- _Activity_:
Reproduce the entries shown below only from the line with "01604 641363 (158, 1606)" down to the line with "First name (57, 1651)", keeping both end lines and copying each one exactly.

- _Record set_:
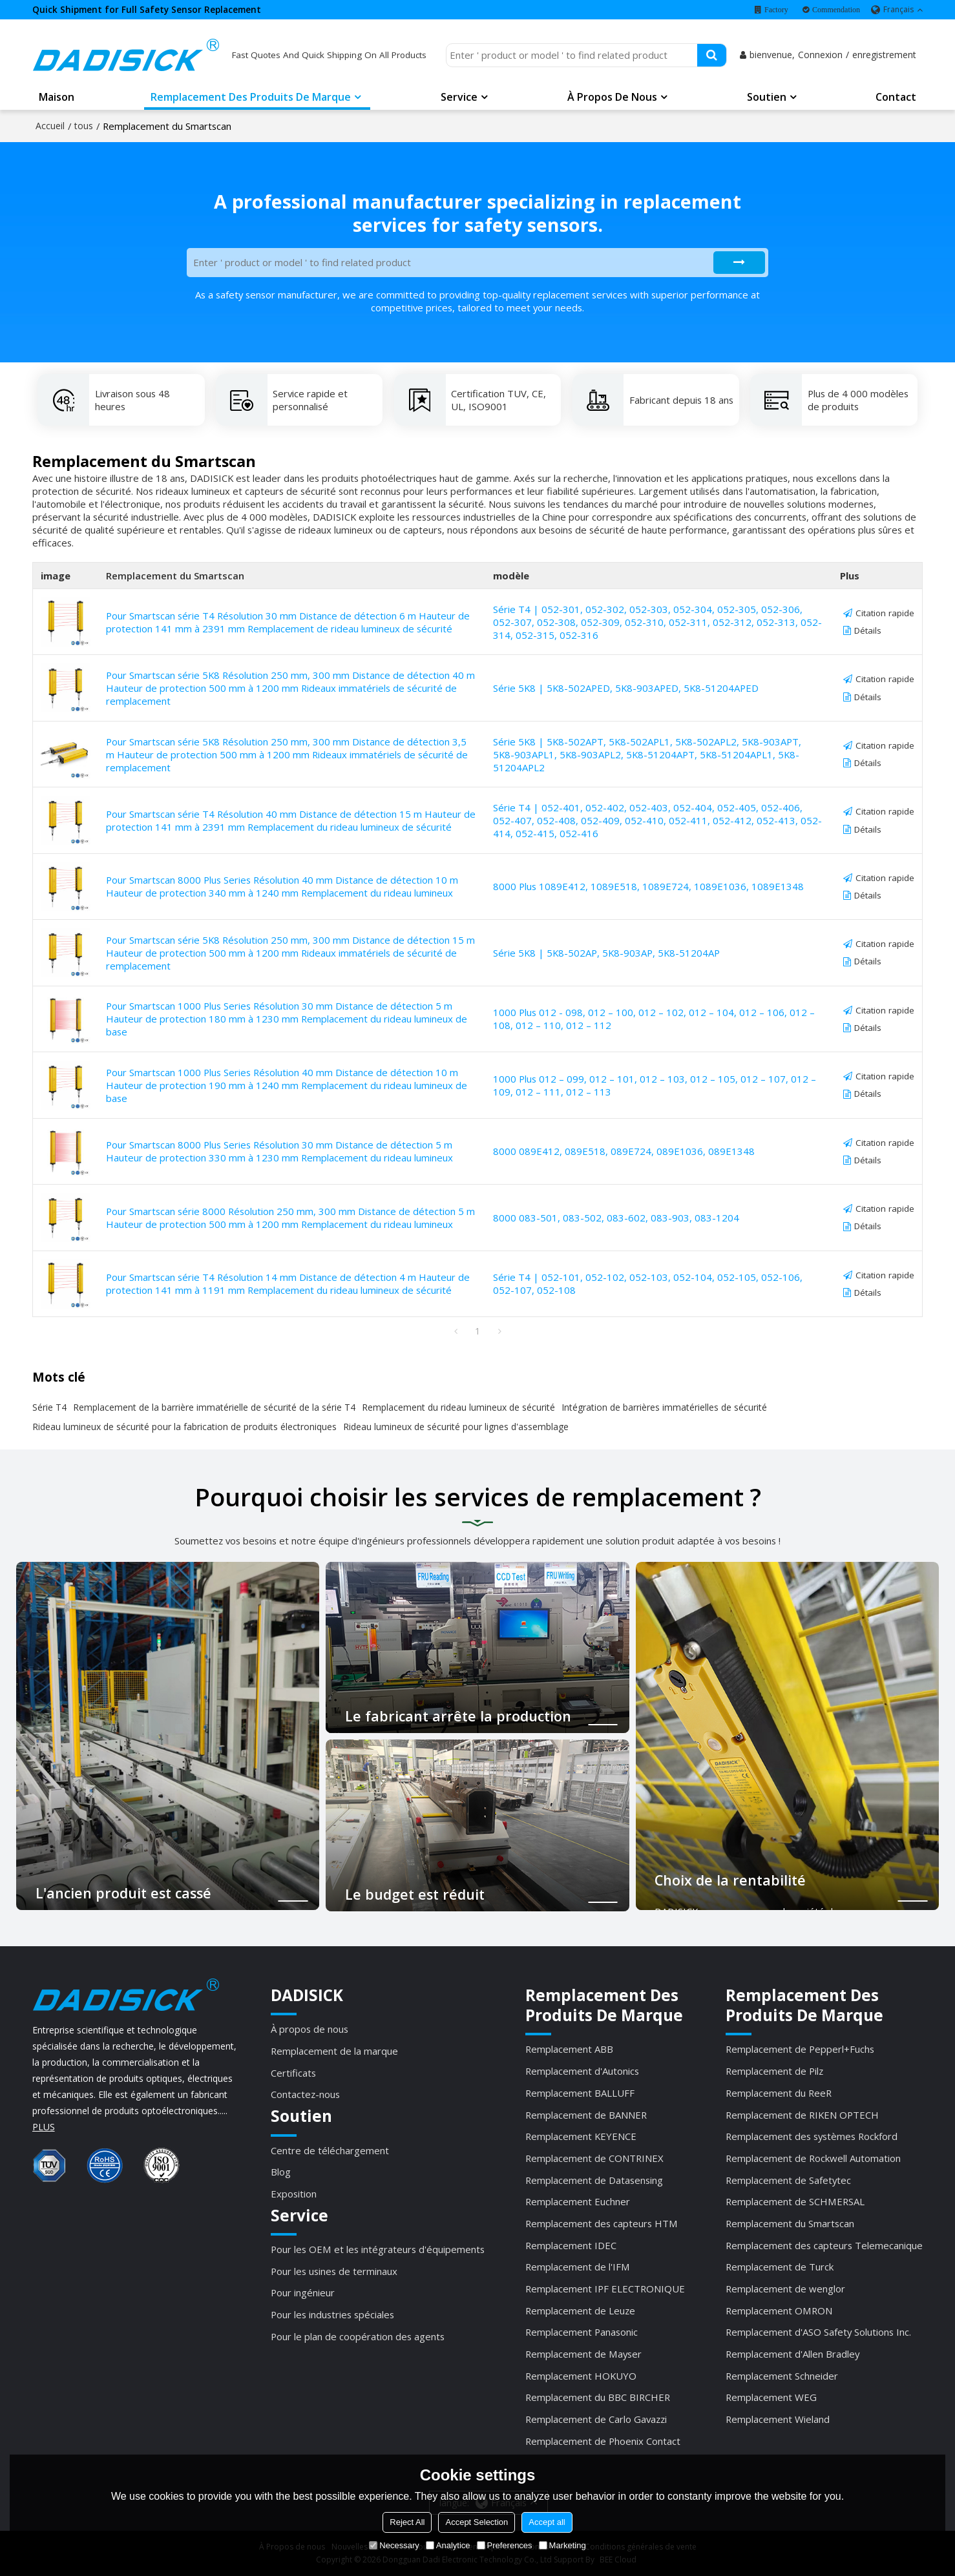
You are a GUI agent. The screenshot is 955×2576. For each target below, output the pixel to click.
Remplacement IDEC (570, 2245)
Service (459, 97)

--

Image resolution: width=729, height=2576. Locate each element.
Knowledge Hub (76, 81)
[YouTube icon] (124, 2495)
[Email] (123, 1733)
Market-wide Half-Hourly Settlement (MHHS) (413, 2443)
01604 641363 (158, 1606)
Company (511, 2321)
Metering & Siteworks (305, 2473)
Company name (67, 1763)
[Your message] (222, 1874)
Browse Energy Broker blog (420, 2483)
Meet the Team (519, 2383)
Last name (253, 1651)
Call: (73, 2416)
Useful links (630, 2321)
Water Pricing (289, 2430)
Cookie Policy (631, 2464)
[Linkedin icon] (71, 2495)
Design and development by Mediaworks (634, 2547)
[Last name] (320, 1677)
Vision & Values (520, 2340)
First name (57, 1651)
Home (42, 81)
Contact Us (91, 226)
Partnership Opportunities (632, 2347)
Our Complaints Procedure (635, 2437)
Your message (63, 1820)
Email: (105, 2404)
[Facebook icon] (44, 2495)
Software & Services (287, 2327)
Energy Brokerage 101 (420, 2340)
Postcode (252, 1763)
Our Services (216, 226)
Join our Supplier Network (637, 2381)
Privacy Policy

* * *

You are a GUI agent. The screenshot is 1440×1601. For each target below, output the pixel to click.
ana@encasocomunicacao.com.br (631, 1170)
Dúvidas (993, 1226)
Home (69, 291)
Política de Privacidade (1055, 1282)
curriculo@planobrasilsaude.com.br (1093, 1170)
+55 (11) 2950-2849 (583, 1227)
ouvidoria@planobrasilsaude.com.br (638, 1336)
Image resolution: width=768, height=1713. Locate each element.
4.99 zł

- _Output_:
01604 641363 (158, 1606)
Company (511, 2321)
Metering & Siteworks (305, 2473)
Company name (67, 1763)
[Your message] (222, 1874)
Browse Energy Broker blog (420, 2483)
Meet the Team (519, 2383)
Last name (253, 1651)
Call: (73, 2416)
Useful links (630, 2321)
Water Pricing (289, 2430)
Cookie Policy (631, 2464)
[Linkedin icon] (71, 2495)
Design and development by Mediaworks (634, 2547)
[Last name] (320, 1677)
Vision & Values (520, 2340)
First name (57, 1651)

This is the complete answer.